I came across a paperback copy of one of the latest Wild Cards series of novels, Inside Straight. Since it was free I grabbed it, and being a fan of the superhero genre, started reading it. For folks who haven’t visited the first link in the post yet, Wild Cards is a shared universe created by New York Times best-selling author George R. R. Martin in the 1980’s (before he became rich and famous).
Wikipedia offers us a nice explanation of the shared universe. Ever since the first superhero team-up, the modern comic book has embraced the idea of the shared universe. The fantasy and sci-fi book industry was a bit late to the game, only creating formalized shared universes in the late 1970’s and 1980’s with series like Wild Cards and Thieves World (my first exposure to the shared universe concept in book form).

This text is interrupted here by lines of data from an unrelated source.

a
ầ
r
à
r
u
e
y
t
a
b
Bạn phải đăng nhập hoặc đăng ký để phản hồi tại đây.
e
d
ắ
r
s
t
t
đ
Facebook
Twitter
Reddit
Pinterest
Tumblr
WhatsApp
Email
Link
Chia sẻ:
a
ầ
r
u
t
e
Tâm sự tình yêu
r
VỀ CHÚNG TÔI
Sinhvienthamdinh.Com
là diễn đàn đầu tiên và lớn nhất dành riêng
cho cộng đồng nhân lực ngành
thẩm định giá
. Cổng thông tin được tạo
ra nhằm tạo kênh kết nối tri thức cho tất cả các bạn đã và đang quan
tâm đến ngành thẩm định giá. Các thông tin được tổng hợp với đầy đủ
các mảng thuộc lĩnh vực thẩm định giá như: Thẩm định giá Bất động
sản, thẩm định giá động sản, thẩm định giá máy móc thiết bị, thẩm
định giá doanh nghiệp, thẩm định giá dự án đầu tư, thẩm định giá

One could argue that the many Conan pastiches that have been published since creator R. E. Howard died are themselves a shared universe, and the Cthulhu Mythos have always been shared among an elite cadre of dynamic writers (including Howard himself). But they don’t follow the same tight structure that Thieves’ World and Wild Cards do. Both series contain books that usually begin with some kind of framing sequence, then present a series of short stories from different authors. The authors freely share characters and build from each other’s work. Generally an editor (Robert Asprin for Thieves’ World, George R. R. Martin for Wild Cards) rides herd over the whole affair, and usually contributes a story or two to each book.

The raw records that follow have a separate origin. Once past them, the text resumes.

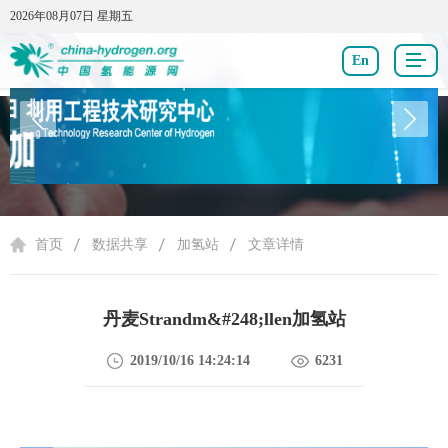
2026年08月07日 星期五
2026年08月07日 星期五
En
数据共享
首页
数据共享
加氢站
文章详情
丹麦Strandm&#248;llen加氢站
2019/10/16 14:24:14
6231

Shared universe books like these are always a mixed bag–with so many different authors you never know what you might get in terms of storytelling style or quality. As a kid they forced me to expose myself to other writing styles I might not have tried otherwise. They also gave me the chance to read female writers, and experience a genuinely feminine perspective on sci-fi and fantasy. My first exposure to Janet Morris and C. J. Cherryh came from Thieves’ World.
Now back to Inside Straight. It’s pretty damn good. If you liked the first season of Heroes and you dig reality TV shows, this book presents a pretty nifty mix of those two concepts. I am now going to have to track down the other newer Wild Cards title, Busted Flush to see where the universe goes next. Should be fun!